Friday, October 22, 2010

Long Live The King - of Smut !

Harold Robbins was a joy to your mother and father, or maybe even to your grandmother and -father, because he brought dirty books out of the closet and onto their nightstands in the late 1940s and throughout the 50s and 60s. He styled himself as a Jewish orphan raised in a Catholic boys’ home, when in fact he was a nice Jewish boy, ne Harold Rubin, raised by his pharmacist father and stepmother in Brooklyn. It is true that he was a supreme hedonist, a skirt chaser and catcher, a coke head, and a gambler. It’s even true that he gambled with Aristotle Onassis. But, what can you expect from an individual who sold over 750 million books ? And liked the finer things of life ?  Although it’s been said that he - like so many others - squandered his talent by writing what he did, the orgies at his mansions in Beverly Hills, Acapulco, and France, added to his star on the Hollywood Walk of Fame must have been a small compensation for the criticism.

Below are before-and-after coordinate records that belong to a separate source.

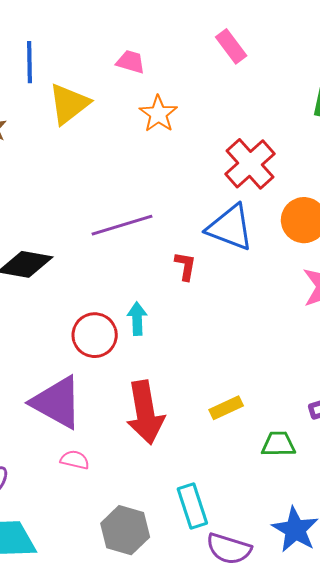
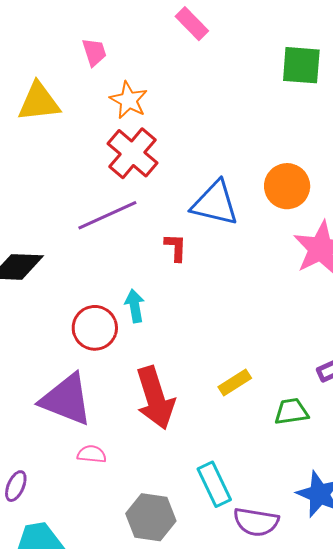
pink trapezoid: (131, 62) -> (94, 52), turned 64
yellow triangle: (69, 104) -> (39, 102), turned 39
red cross: (250, 164) -> (132, 153), moved

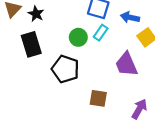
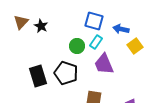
black rectangle: (31, 44) -> (38, 76), moved
purple trapezoid: (126, 64) -> (104, 64), moved

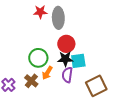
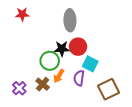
red star: (40, 12) -> (22, 14), moved
black star: (65, 59) -> (62, 49), moved
cyan square: (78, 61) -> (90, 64), turned 35

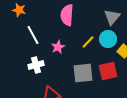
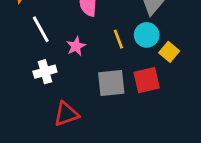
yellow line: (88, 42) -> (118, 39), turned -64

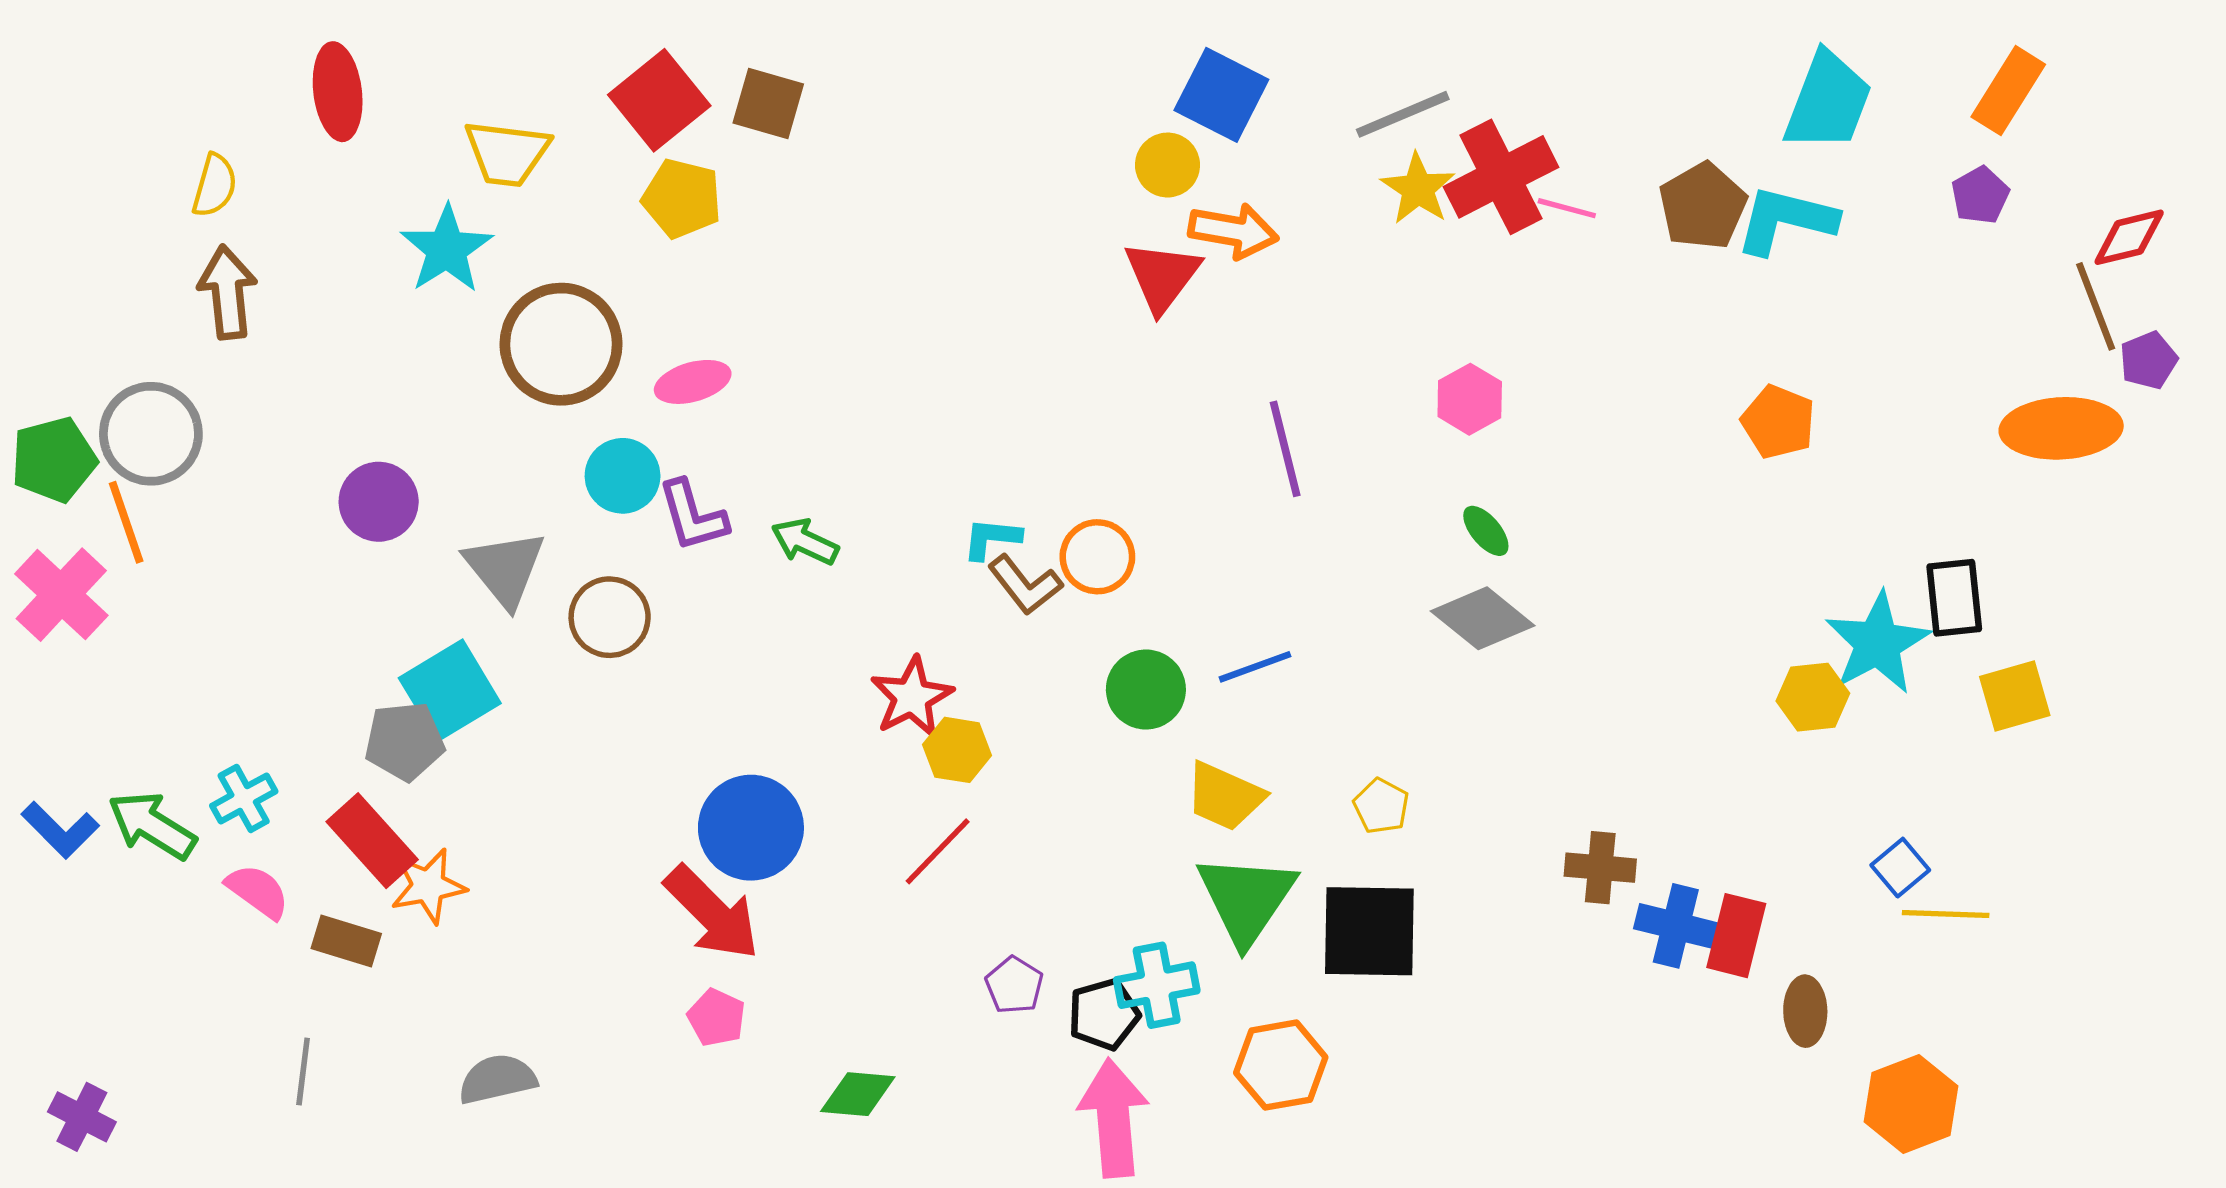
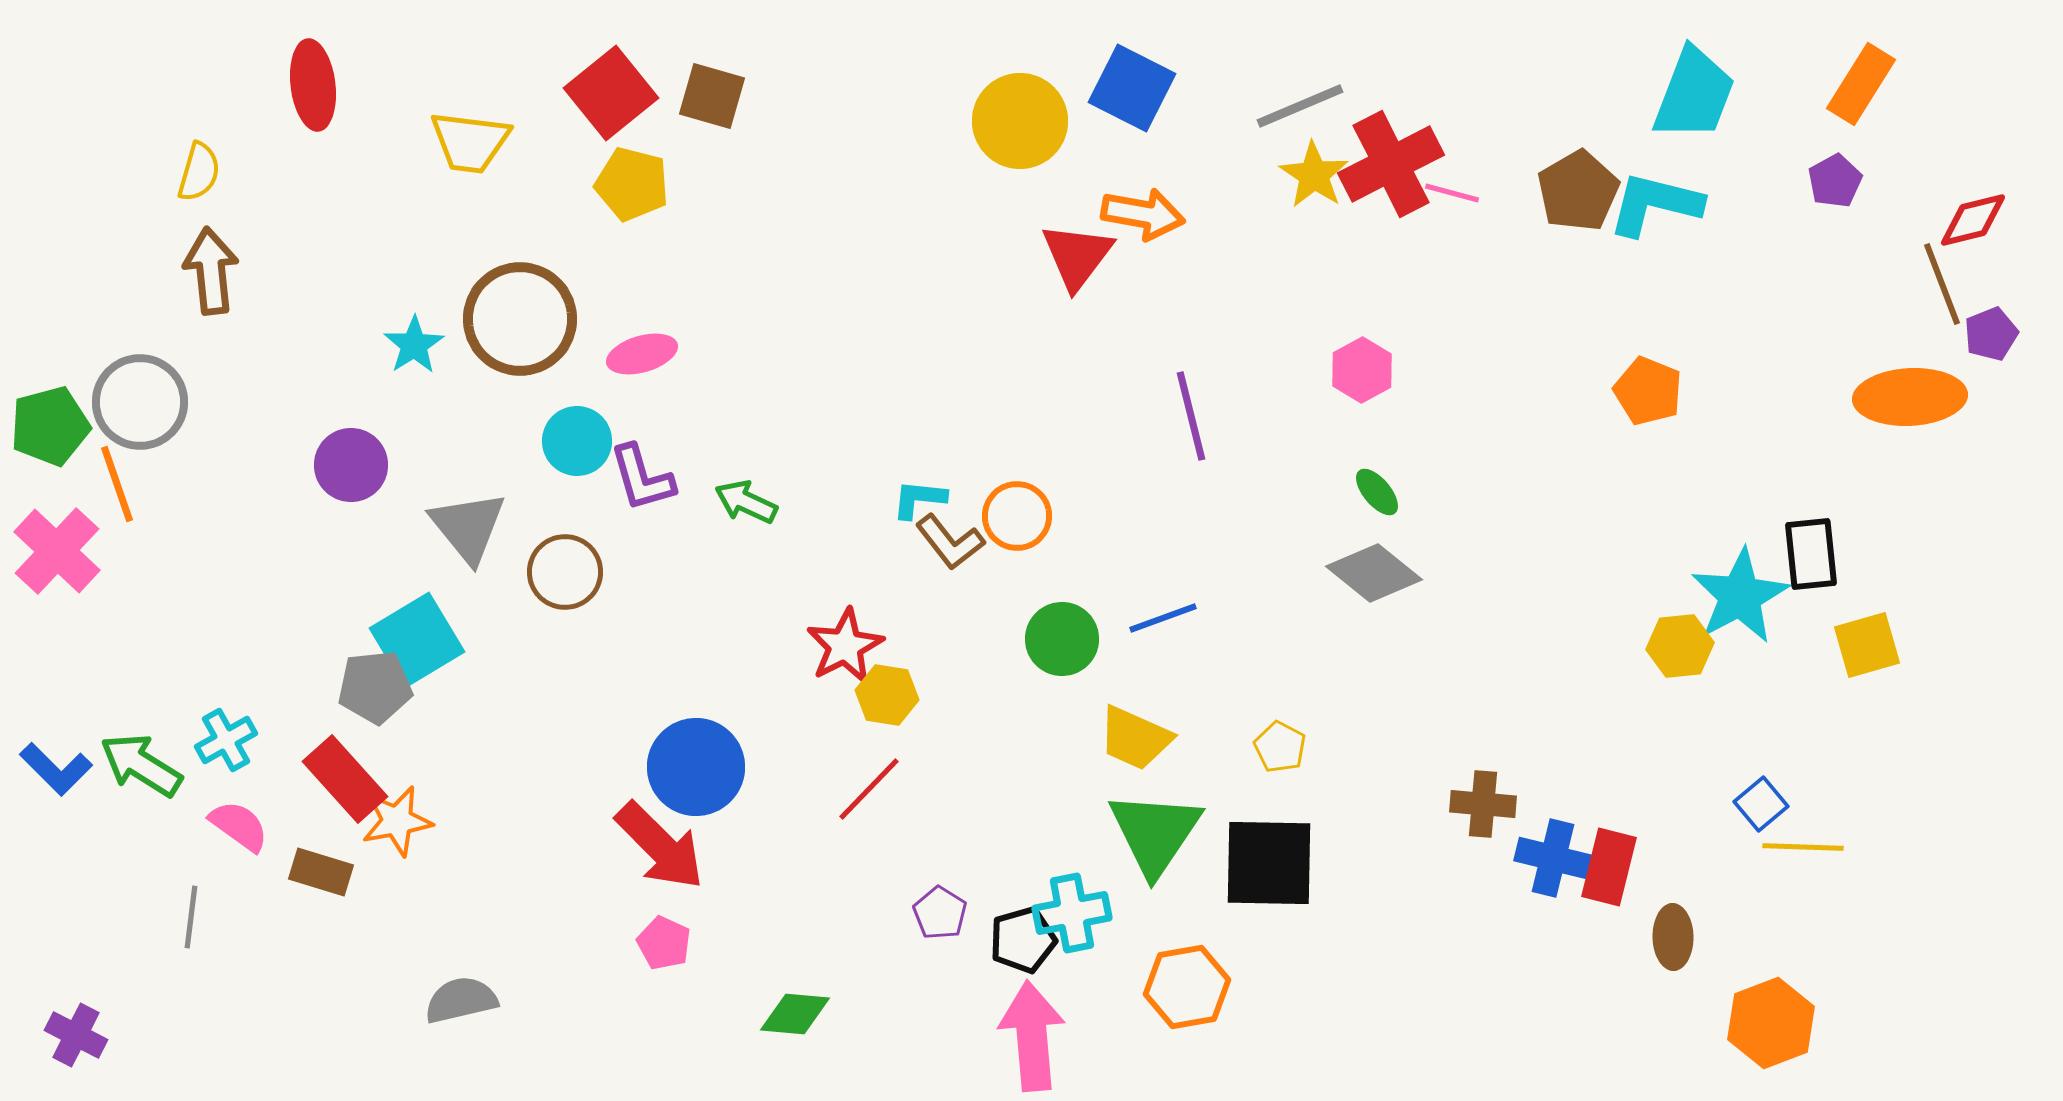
yellow circle: (1167, 165) -> (1020, 121), moved, size x1.6
cyan star: (447, 249) -> (414, 345), moved, size x0.7
gray line: (303, 1072) -> (191, 917), moved

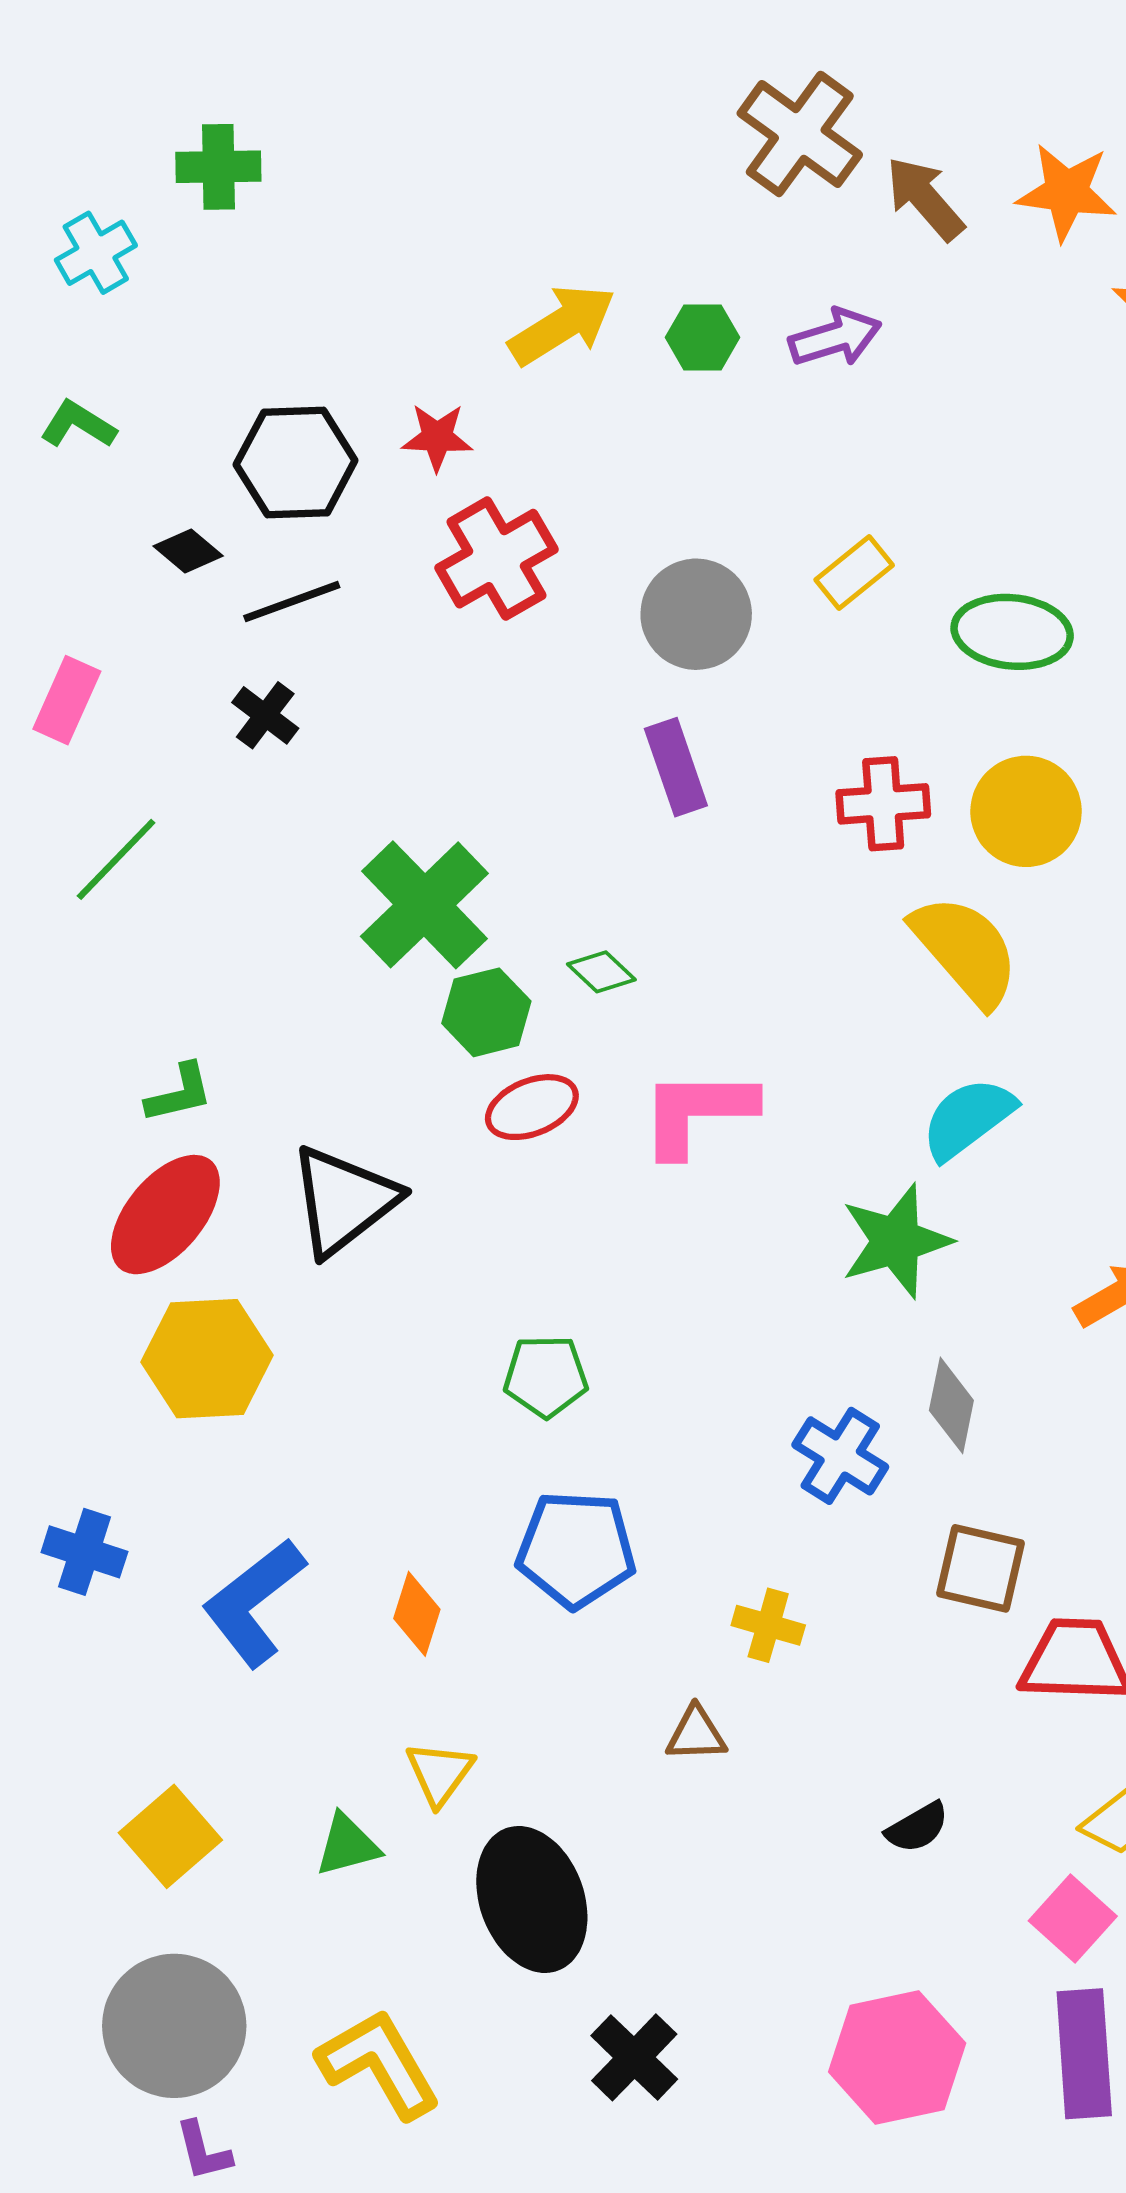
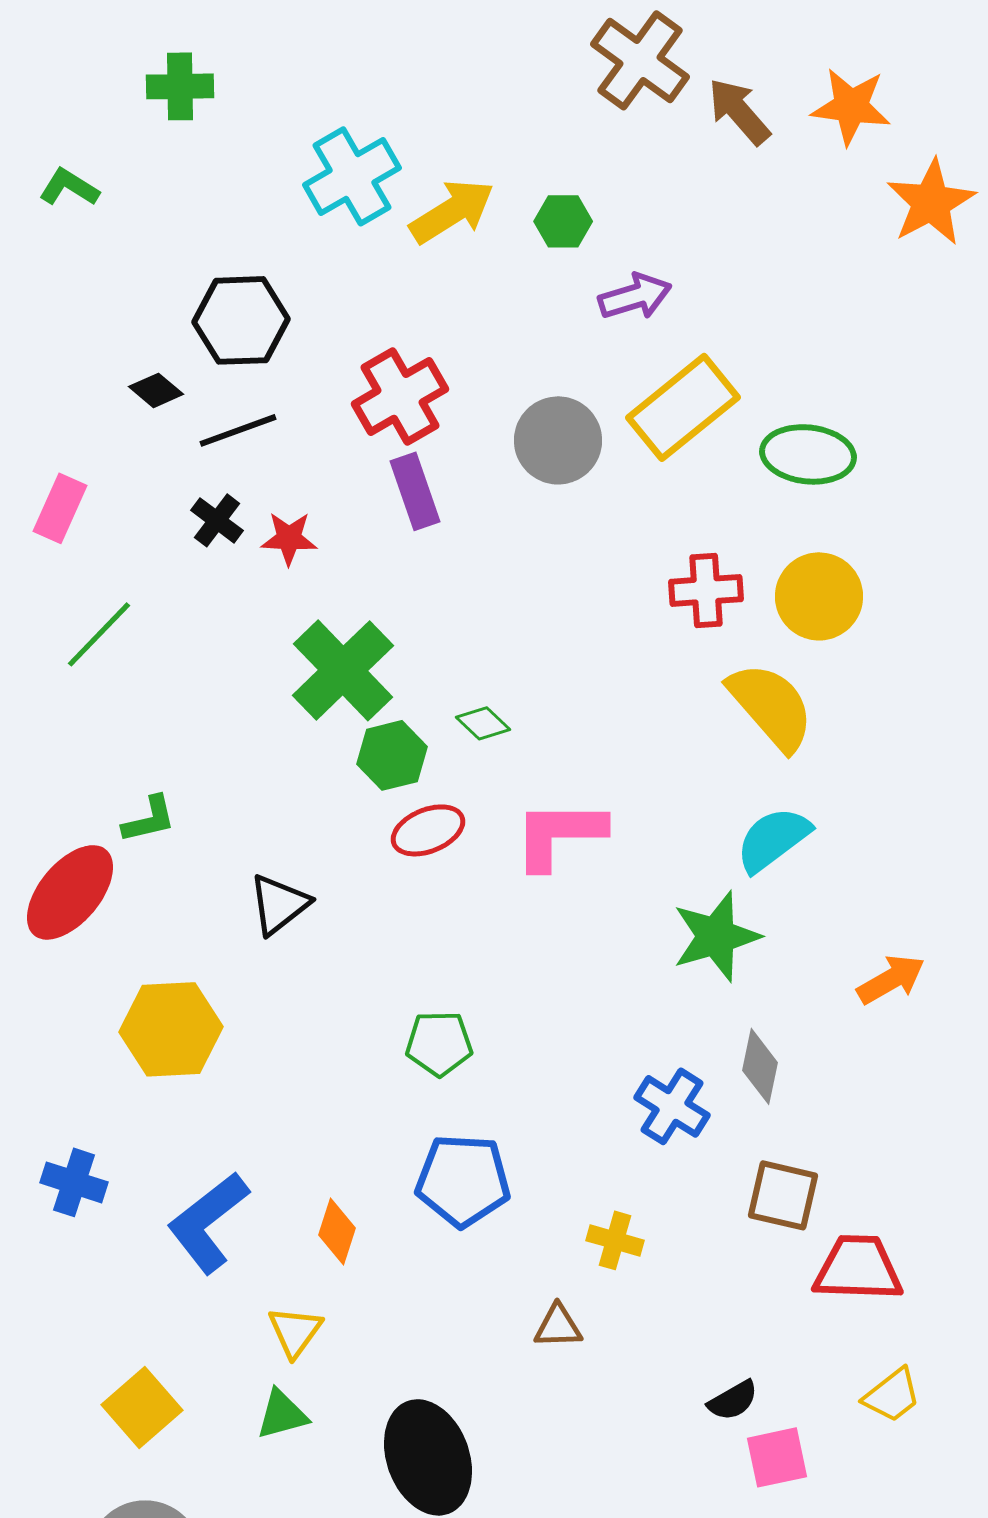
cyan cross: (96, 253) -> (352, 176), moved, size x1.5
purple arrow: (835, 337) -> (635, 296), moved
green L-shape: (78, 425) -> (69, 187), moved
red star: (437, 437) -> (289, 538), moved
yellow rectangle: (854, 573) -> (683, 407), size x1.8
purple rectangle: (676, 767) -> (415, 491), moved
black triangle: (344, 1201) -> (279, 904), size x0.7
red ellipse: (165, 1215) -> (70, 892), moved
yellow triangle: (440, 1773) -> (295, 1331), moved
pink square: (1073, 1918) -> (777, 1457), moved, turned 36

Some of Robbins’ books were made into movies: “King Creole” started life as A Stone For Danny Fisher, and wound up as a movie with The (Other) King; Howard Hughes turned into George Peppard in “The Carpetbaggers”; and the lonely lady herself - Pia Zadora - starred in what else but “The Lonely Lady.”  Although not heavily collected, Robbins’ first few books command quite a nice price. All prices are for hardbound 1st editions, a fine condition book in  a fine condition dust jacket:

    - Never love a stranger   Knopf, 1948  1st Edition. His first book.   $ 850.00  
                                          Signed by Robbins: $ 2000.00
    This one was the basis for the 1958 film, starring Steve McQueen and
    John Drew Barrymore.


    - The Dream merchants   Knopf, 1949  1st Edition. His second book. $ 85.00  
                                          Signed  $125.00


    - A Stone For Danny Fisher  1951  Knopf, 1951 1st edition. $150.00 - $225.00

One can only wonder what Laurell K. Hamilton or Anne Rice’s vampire smut will sell for fifty years from
now ! Or, as Robbins said in  Stiletto (1960) :

        “She's got a good clean figure,” the produced said.
        “Not enough tits for me,“ the pratfall kid chortled. “I'm a T-man, myself.”